John: Isso nos leva de volta a um ponto que abordamos antes, sobre as organizações com base geográfica. Existe uma oposição entre o urbano e o não-urbano?

David Harvey: Muitas pessoas me fazem essa pergunta. Elas dizem “a cidade não existe realmente hoje. Você está falando sobre o direito a algo que não existe na mais?” Ou: “você está falando sobre a cidade, por que não sobre o campo. Por que você não fala sobre as áreas rurais?”. Minha resposta é que, de fato, nos últimos cinquenta anos, nós nos tornamos um mundo totalmente urbano, e o que pode ter sido verdade há algum tempo — a existência de uma vida urbana e uma vida camponesa auto-sustentável, independente — desapareceu em grande parte.

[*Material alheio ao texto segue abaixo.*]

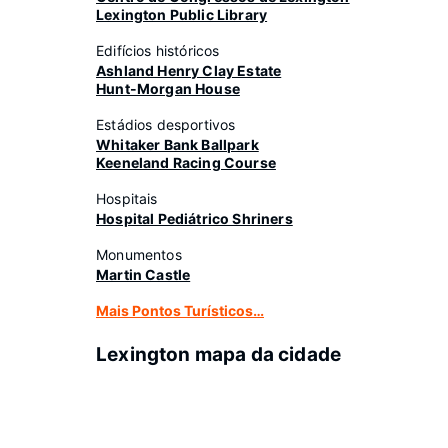
Lexington Public Library
Edifícios históricos
Ashland Henry Clay Estate
Hunt-Morgan House
Estádios desportivos
Whitaker Bank Ballpark
Keeneland Racing Course
Hospitais
Hospital Pediátrico Shriners
Monumentos
Martin Castle
Mais Pontos Turísticos…
Lexington mapa da cidade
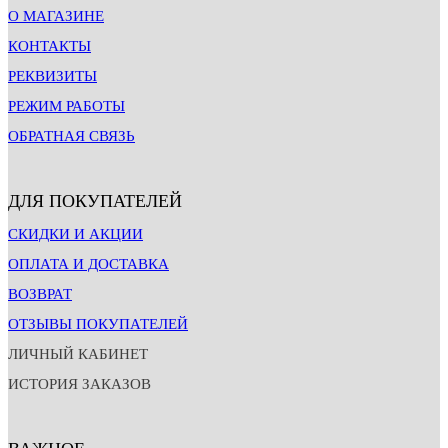
О МАГАЗИНЕ
КОНТАКТЫ
РЕКВИЗИТЫ
РЕЖИМ РАБОТЫ
ОБРАТНАЯ СВЯЗЬ
ДЛЯ ПОКУПАТЕЛЕЙ
СКИДКИ И АКЦИИ
ОПЛАТА И ДОСТАВКА
ВОЗВРАТ
ОТЗЫВЫ ПОКУПАТЕЛЕЙ
ЛИЧНЫЙ КАБИНЕТ
ИСТОРИЯ ЗАКАЗОВ
ВАЖНОЕ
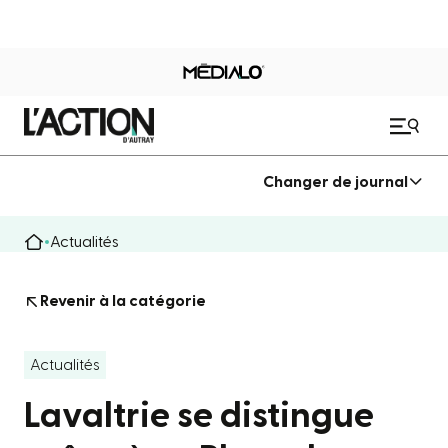
Changer de journal
Actualités
Revenir à la catégorie
Actualités
Lavaltrie se distingue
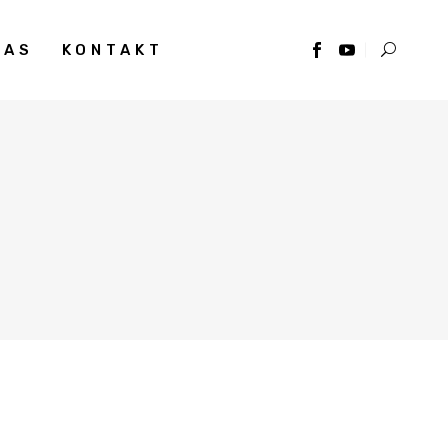
NAS
KONTAKT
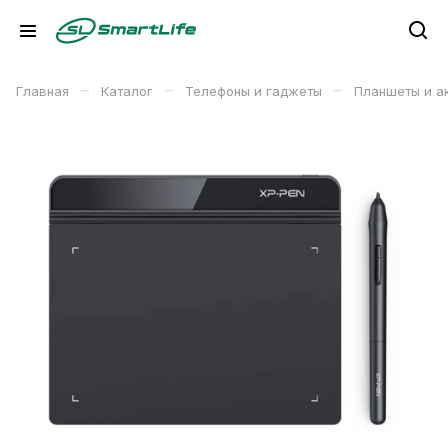
–
–
–
Главная
Каталог
Телефоны и гаджеты
Планшеты и а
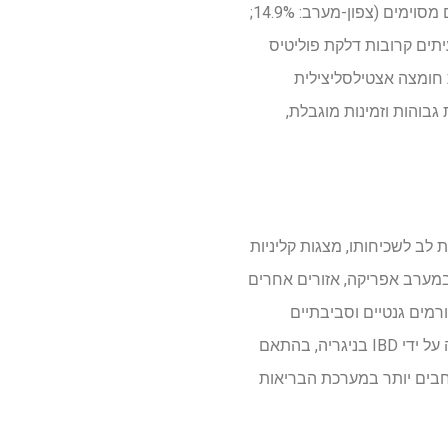
(21.0%) וקוליטיס בלתי מוגדרת (25.0%). נצפו וריאציות אזוריות, עם שיעורי אבחון גבוהים יותר באזורים מסוימים (צפון-מערב: 14.9%;
 לעיתים קרובות דלקת פוליטיס
רות חומצה אצטילסליצילית
. האתגרים כללו עלויות תרופות גבוהות וזמינות מוגבלת,
ביב IBD בניגריה, תוך הפניית תשומת לב לשכיחותו, מצגות קליניות
 במערב אפריקה, אזורים אחרים
מים גנטיים וסביבתיים
ייחודיים המשפיעים על התפתחות IBD. מגמות דמוגרפיות מצביעות על אוכלוסייה צעירה יותר שנפגעה על ידי IBD בניגריה, בהתאם
רחבים יותר במערכת הבריאות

O que você vê é um contínuo entre o campo e a cidade. Na América Latina, por exemplo, se você está na área rural, as pessoas assistem aos mesmos canais na televisão, dirigem os mesmos carros. Isso é o que chamo de desenvolvimento geográfico desigual no interior do processo de urbanização.

E desse ponto de vista, você diz que as diferenças no interior das cidades são tão significativas quanto as diferenças entre a cidade e subúrbio, e o subúrbio e  as zonas não-urbanas. Há tantas diferenciações no interior do próprio processo de urbanização, que a diferença entre áreas ricas e favela é dramática — na realidade, mais dramática que a que existe entre o que acontece na cidade e fora dela.

Há formas de organização que refletem isso. O movimento dos trabalhadores sem-terra no Brasil tem conexões urbanas muito amplas e as leva muito em conta. Ele não se vê fora do mundo autônomo, mas como parte de um processo geral de urbanização. É como quero ver este processo. Há, em alguns lugares, tentativas de organizar uma cadeia de produção de alimentos para as cidades, que começa nos campos e passa por várias etapas. Vendendo a produção  diretamente aos supermercados, por exemplo — o que me parece uma ideia  muito interessante. Em El Alto [subúrbio popular de La Paz, Bolívia], um dos meus exemplos preferidos, a conectividade entre as pessoas que vivem na cidade e as que estão fora dela é muito, muito forte. Foi ampliada, nos últimos dez ou quinze anos, por causa do agro-negócio e a forma com que o campo tem se transformado em uma paisagem capitalista.

Ed: Então um urbanismo revolucionário uma forma universal de revolução política?

David Harvey: Eu diria que sim. A única razão pela qual me atenho à palavra “cidade” é que ela tem um significado icônico e é foco de sonhos e utopias. Ao mencioná-la, você está invocando o imaginário de uma cidade linda, uma cidade na colina, etc. Continuo com o termo “cidade”, mas entendo perfeitamente que, em um sentido estrito, diferenciado de todo o resto, ela essencialmente desapareceu.